Deutch, writing in a series of Twitter posts, cited the case of the West Point cadets: “Fentanyl test strips do not encourage drug use: they empower people to be aware of what substance is really in their possession and to make safe choices…. No parent or public servant, myself included, wants any kid to use cocaine. But if these cadets had been able to access fentanyl test strips, if they had been able to see for themselves that they were about to ingest deadly fentanyl, this story could have been different.”

Aronberg, who has supported increased penalties on dealers, said the fentanyl problem is so severe that it calls for implementing every possible solution. “You can’t arrest your way out of this problem. You need prevention, and a proven and inexpensive prevention are fentanyl test strips.”

Broward State Attorney Harold Pryor offered a similar perspective.

“We don’t condone illegal drug abuse, but context is everything in these types of situations — we don’t see the harm in something that could help members of the community know if what they are ingesting is potentially lethal,” Pyror said via email.

But, said Angela Ventura, director of United Way of Broward County’s Commission on Behavioral Health and Drug Prevention, test strips aren’t a panacea.

“They are not 100% perfect,” she said via email. “There are over 100 different possible analogues of fentanyl and we are not sure if they work for every one of them.”

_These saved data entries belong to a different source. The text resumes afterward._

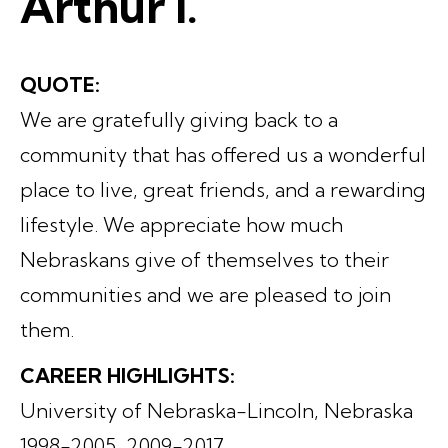
Arthur I.
QUOTE:
We are gratefully giving back to a
community that has offered us a wonderful
place to live, great friends, and a rewarding
lifestyle. We appreciate how much
Nebraskans give of themselves to their
communities and we are pleased to join
them.
CAREER HIGHLIGHTS:
University of Nebraska-Lincoln, Nebraska
1998-2005, 2009-2017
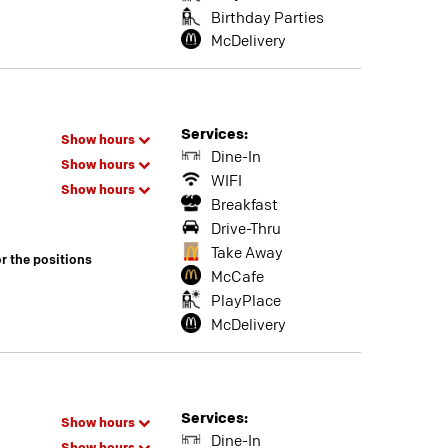
Birthday Parties
McDelivery
Services:
Show hours
Dine-In
Show hours
WIFI
Show hours
Breakfast
Drive-Thru
Take Away
or the positions
McCafe
PlayPlace
McDelivery
Services:
Show hours
Dine-In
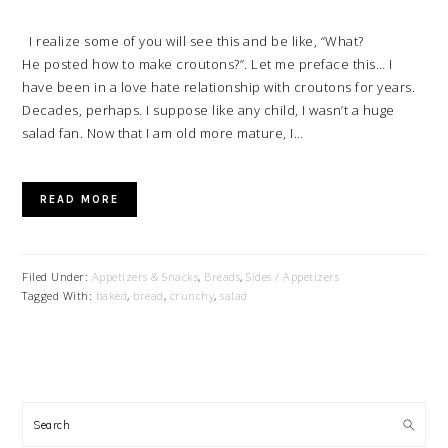
I realize some of you will see this and be like, “What?
He posted how to make croutons?”. Let me preface this… I
have been in a love hate relationship with croutons for years.
Decades, perhaps. I suppose like any child, I wasn’t a huge
salad fan. Now that I am old more mature, I…
READ MORE
Filed Under:
Appetizers & Snacks
,
Breads
,
Sides / Appetizers
Tagged With:
baked
,
bread
,
crunchy
,
salad
PRIMARY
SIDEBAR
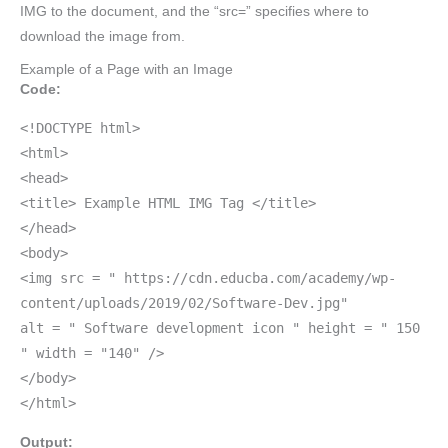
IMG to the document, and the “src=” specifies where to
download the image from.
Example of a Page with an Image
Code:
<!DOCTYPE html>
<html>
<head>
<title> Example HTML IMG Tag </title>
</head>
<body>
<img src = " https://cdn.educba.com/academy/wp-
content/uploads/2019/02/Software-Dev.jpg"
alt = " Software development icon " height = " 150
" width = "140" />
</body>
</html>
Output:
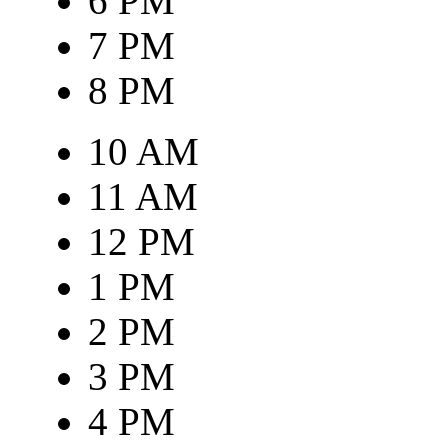
6 PM
7 PM
8 PM
10 AM
11 AM
12 PM
1 PM
2 PM
3 PM
4 PM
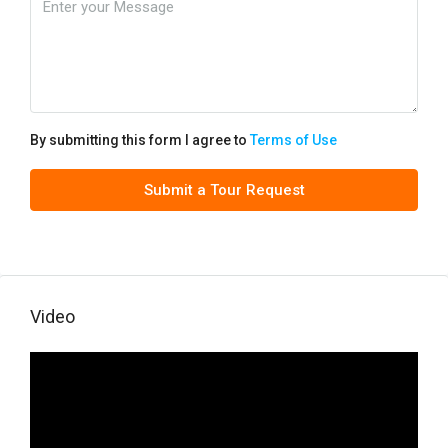
By submitting this form I agree to
Terms of Use
Submit a Tour Request
Video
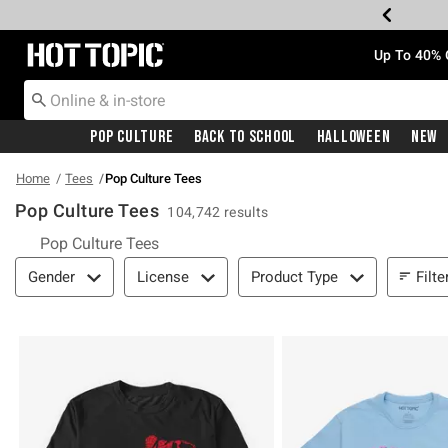
Redirect to Hot Topic Home Page
Up To 40% 
Pop Culture
Back To School
Halloween
New
Home
Tees
Pop Culture Tees
Pop Culture Tees
104,742 results
Pop Culture Tees
Filter & Sort
Filte
Gender
License
Product Type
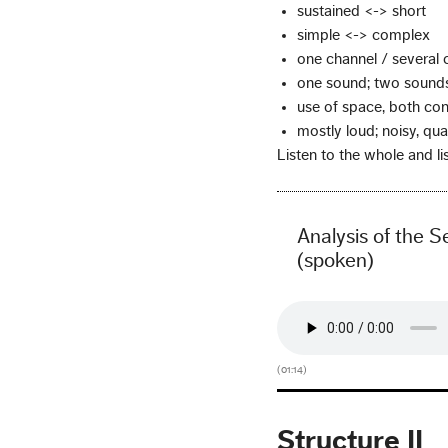
sustained <-> short
simple <-> complex
one channel / several 
one sound; two sounds
use of space, both con
mostly loud; noisy, qua
Listen to the whole and lis
Analysis of the S
(spoken)
(01:14)
Structure II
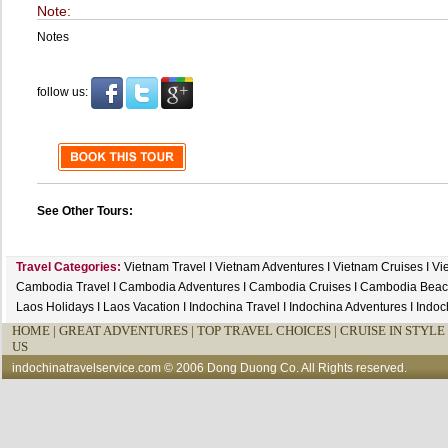
Note:
Notes
follow us:
See Other Tours:
Travel Categories:
Vietnam Travel
I
Vietnam Adventures
I
Vietnam Cruises
I
Vi
Cambodia Travel
I
Cambodia Adventures
I
Cambodia Cruises
I
Cambodia Beac
Laos Holidays
I
Laos Vacation
I
Indochina Travel
I
Indochina Adventures
I
Indoc
HOME
|
GREAT ADVENTURES |
TOP TRAVEL CHOICES |
CRUISE IN STYLE 
US
indochinatravelservice.com
© 2006 Dong Duong Co. All Rights reserved.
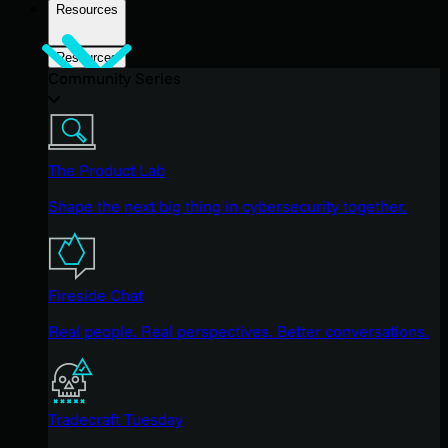
Resources
Resources
Community Series
The Product Lab
Shape the next big thing in cybersecurity together.
Fireside Chat
Real people. Real perspectives. Better conversations.
Tradecraft Tuesday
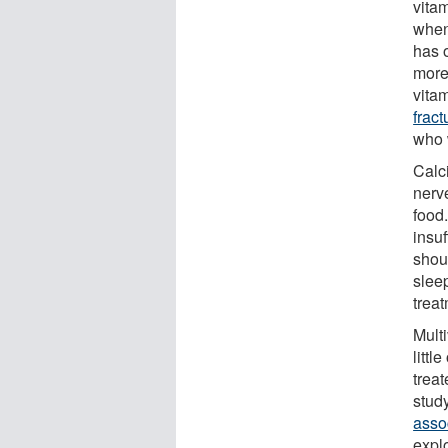
vita
when
has o
more 
vita
fract
who 
Calc
nerv
food
insuf
shou
slee
trea
Multi
littl
treat
stud
assoc
expl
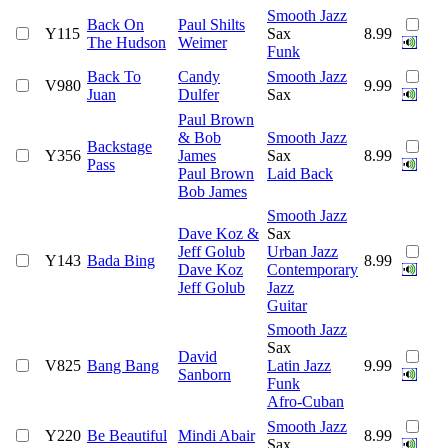
Smooth Jazz
Back On
Paul Shilts
Y115
Sax
8.99
The Hudson
Weimer
Funk
Back To
Candy
Smooth Jazz
V980
9.99
Juan
Dulfer
Sax
Paul Brown
& Bob
Smooth Jazz
Backstage
Y356
James
Sax
8.99
Pass
Paul Brown
Laid Back
Bob James
Smooth Jazz
Dave Koz &
Sax
Jeff Golub
Urban Jazz
Y143
Bada Bing
8.99
Dave Koz
Contemporary
Jeff Golub
Jazz
Guitar
Smooth Jazz
Sax
David
V825
Bang Bang
Latin Jazz
9.99
Sanborn
Funk
Afro-Cuban
Smooth Jazz
Y220
Be Beautiful
Mindi Abair
8.99
Sax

Ventura said the commission “supports education” but does “not necessarily” recommend their use. “So basically we recommend to someone who is experimenting with drugs just don’t do it. And if someone is dependent or addicted to them to please seek help.”

Legislative technicality

The Florida Senate approved the legalization of the test strips. But when the measure came before the House on March 11, the last scheduled day of the annual session, Plakon said it should be rejected because the idea had not been vetted and debated in House committees. “It came over to us … with no data, no research, no staff analysis,” he said.

Aronberg, a former member of the Florida Senate, said the argument about a procedure is a smokescreen used when lawmakers don’t want to debate an issue on its merits.

“That procedural argument is always brought out when you don’t want to talk about the real argument. There were other bills that had not been fully vetted in committee, and [the test strips legislation] was vetted in Senate committee,” Aronberg said.

On a voice vote, with no recorded roll call, the Republicans who control the House removed the test strip language from a broader piece of legislation that had passed the Senate. Lawmakers then approved the underlying legislation, which is awaiting action from the governor.

Next year

Plakon said someone who wants test strips can obtain them. People with foresight and funds can buy them on Amazon and have them delivered in a day, Plakon said. As an experiment, he said he ordered a single strip for $2.97. A set of 25 costs $25.

But they’re still illegal in Florida, though Aronberg and Pryor’s spokeswoman said they didn’t know of any Palm Beach or Broward county prosecutions for possessing the strips.

Aronberg said legalization would make them much more widely available, allowing sales at retail pharmacies, and increase the likelihood they’d be used. Agencies in some states promote and distribute the strips.

Plakon, who leaves office this year because of term limits, said supporters can push their case in the 2023 legislative session.

Aronberg said proponents would try again. “We’re going to redouble our efforts. We’re motivated to get it passed next year,” he said. “Floridians will die as a result of the House’s decision.”